> **INSTRUCTIONS TO FOLLOW**
Each line of the data that includes "title" must be copied.

++++++++

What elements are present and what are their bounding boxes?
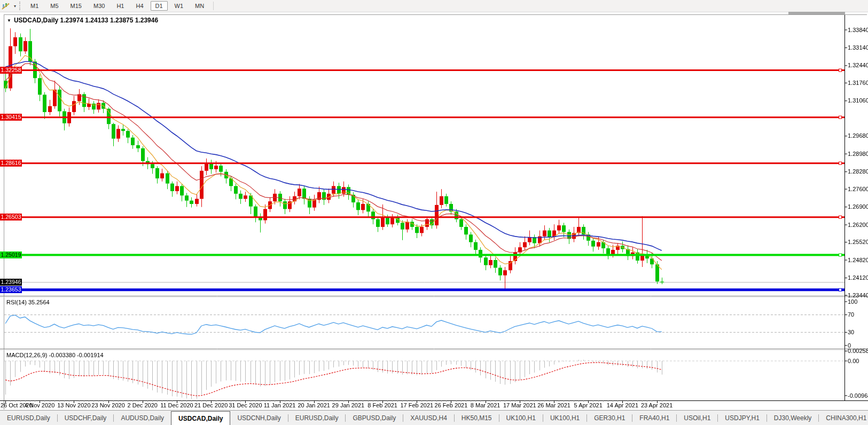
- date-axis-label: 2 Dec 2020: [128, 402, 158, 408]
- tabs-host: EURUSD,DailyUSDCHF,DailyAUDUSD,DailyUSDC…: [0, 411, 868, 425]
- price-axis-tick: 1.24120: [848, 274, 868, 281]
- timeframe-button-mn[interactable]: MN: [190, 1, 209, 11]
- symbol-tab-uk100-h1[interactable]: UK100,H1: [543, 411, 587, 425]
- rsi-axis-tick: 100: [848, 298, 857, 305]
- symbol-tab-usdchf-daily[interactable]: USDCHF,Daily: [58, 411, 114, 425]
- timeframe-button-h1[interactable]: H1: [112, 1, 129, 11]
- chart-mode-icon[interactable]: [2, 2, 10, 10]
- symbol-tab-dj30-weekly[interactable]: DJ30,Weekly: [767, 411, 818, 425]
- mt4-window: ▾ M1M5M15M30H1H4D1W1MN ▼USDCAD,Daily 1.2…: [0, 0, 868, 425]
- price-level-badge: 1.23653: [0, 286, 22, 293]
- price-axis-tick: 1.32440: [848, 62, 868, 68]
- chart-canvas[interactable]: [0, 0, 868, 425]
- symbol-tab-audusd-daily[interactable]: AUDUSD,Daily: [114, 411, 171, 425]
- date-axis-label: 11 Dec 2020: [160, 402, 193, 408]
- chart-title: ▼USDCAD,Daily 1.23974 1.24133 1.23875 1.…: [7, 17, 158, 24]
- date-axis-label: 26 Mar 2021: [537, 402, 570, 408]
- macd-indicator-label: MACD(12,26,9) -0.003380 -0.001914: [6, 352, 104, 358]
- macd-axis-tick: 0.00258: [848, 348, 868, 354]
- price-axis-tick: 1.23440: [848, 292, 868, 298]
- toolbar-separator: [213, 2, 214, 10]
- timeframe-button-m5[interactable]: M5: [45, 1, 63, 11]
- symbol-tab-usdcad-daily[interactable]: USDCAD,Daily: [171, 411, 230, 425]
- price-axis-tick: 1.27600: [848, 186, 868, 192]
- price-level-badge: 1.26503: [0, 214, 22, 221]
- timeframe-button-d1[interactable]: D1: [151, 1, 168, 11]
- price-level-badge: 1.30415: [0, 114, 22, 121]
- chart-title-text: USDCAD,Daily 1.23974 1.24133 1.23875 1.2…: [14, 17, 158, 24]
- date-axis-label: 29 Jan 2021: [332, 402, 365, 408]
- timeframe-button-m15[interactable]: M15: [66, 1, 87, 11]
- price-axis-tick: 1.28980: [848, 151, 868, 157]
- date-axis-label: 14 Apr 2021: [607, 402, 638, 408]
- symbol-tab-ger30-h1[interactable]: GER30,H1: [587, 411, 632, 425]
- rsi-axis-tick: 30: [848, 329, 854, 335]
- current-price-badge: 1.23946: [0, 279, 22, 286]
- rsi-axis-tick: 70: [848, 311, 854, 318]
- rsi-indicator-label: RSI(14) 35.2564: [6, 299, 50, 305]
- symbol-tab-usoil-h1[interactable]: USOil,H1: [677, 411, 717, 425]
- symbol-tab-gbpusd-daily[interactable]: GBPUSD,Daily: [346, 411, 403, 425]
- date-axis-label: 20 Jan 2021: [298, 402, 330, 408]
- price-axis-tick: 1.26200: [848, 222, 868, 228]
- symbol-tab-hk50-m15[interactable]: HK50,M15: [455, 411, 499, 425]
- date-axis-label: 5 Apr 2021: [574, 402, 603, 408]
- chevron-down-icon[interactable]: ▾: [14, 4, 16, 9]
- date-axis-label: 31 Dec 2020: [229, 402, 262, 408]
- timeframe-button-m1[interactable]: M1: [26, 1, 43, 11]
- date-axis-label: 8 Feb 2021: [367, 402, 397, 408]
- date-axis-label: 17 Feb 2021: [400, 402, 433, 408]
- timeframe-button-row: M1M5M15M30H1H4D1W1MN: [25, 1, 210, 11]
- price-level-badge: 1.32258: [0, 67, 22, 74]
- date-axis-label: 17 Mar 2021: [503, 402, 536, 408]
- top-toolbar: ▾ M1M5M15M30H1H4D1W1MN: [0, 0, 868, 12]
- price-axis-tick: 1.31060: [848, 97, 868, 104]
- price-axis-tick: 1.29680: [848, 132, 868, 139]
- symbol-tab-xauusd-h4[interactable]: XAUUSD,H4: [403, 411, 454, 425]
- symbol-tab-china300-h1[interactable]: CHINA300,H1: [819, 411, 868, 425]
- symbol-tab-uk100-h1[interactable]: UK100,H1: [499, 411, 543, 425]
- price-axis-tick: 1.33140: [848, 44, 868, 51]
- price-axis-tick: 1.26900: [848, 203, 868, 210]
- timeframe-button-h4[interactable]: H4: [131, 1, 148, 11]
- date-axis-label: 13 Nov 2020: [57, 402, 90, 408]
- date-axis-label: 11 Jan 2021: [264, 402, 296, 408]
- toolbar-grip-handle[interactable]: [19, 2, 20, 10]
- symbol-tab-eurusd-daily[interactable]: EURUSD,Daily: [288, 411, 346, 425]
- symbol-tab-usdcnh-daily[interactable]: USDCNH,Daily: [230, 411, 287, 425]
- date-axis-label: 4 Nov 2020: [25, 402, 54, 408]
- collapse-triangle-icon[interactable]: ▼: [7, 18, 11, 23]
- macd-axis-tick: -0.009687: [848, 392, 868, 399]
- date-axis-label: 8 Mar 2021: [471, 402, 501, 408]
- price-axis-tick: 1.33840: [848, 27, 868, 33]
- price-axis-tick: 1.25520: [848, 239, 868, 245]
- price-axis-tick: 1.24820: [848, 257, 868, 263]
- date-axis-label: 21 Dec 2020: [194, 402, 228, 408]
- macd-axis-tick: 0.00: [848, 358, 859, 364]
- price-axis-tick: 1.31760: [848, 80, 868, 86]
- date-axis-label: 23 Apr 2021: [641, 402, 672, 408]
- symbol-tab-eurusd-daily[interactable]: EURUSD,Daily: [0, 411, 57, 425]
- symbol-tab-bar: EURUSD,DailyUSDCHF,DailyAUDUSD,DailyUSDC…: [0, 410, 868, 425]
- timeframe-button-w1[interactable]: W1: [170, 1, 189, 11]
- price-level-badge: 1.28616: [0, 160, 22, 167]
- date-axis-label: 26 Feb 2021: [435, 402, 468, 408]
- symbol-tab-usdjpy-h1[interactable]: USDJPY,H1: [718, 411, 766, 425]
- price-axis-tick: 1.28280: [848, 168, 868, 175]
- timeframe-button-m30[interactable]: M30: [89, 1, 110, 11]
- symbol-tab-fra40-h1[interactable]: FRA40,H1: [632, 411, 676, 425]
- price-level-badge: 1.25019: [0, 251, 22, 258]
- date-axis-label: 23 Nov 2020: [91, 402, 124, 408]
- chart-horizontal-scrollbar[interactable]: [788, 12, 845, 14]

++++++++

> **RESPONSE**
- chart-title: ▼USDCAD,Daily 1.23974 1.24133 1.23875 1.…: [7, 17, 158, 24]
- chart-title-text: USDCAD,Daily 1.23974 1.24133 1.23875 1.2…: [14, 17, 158, 24]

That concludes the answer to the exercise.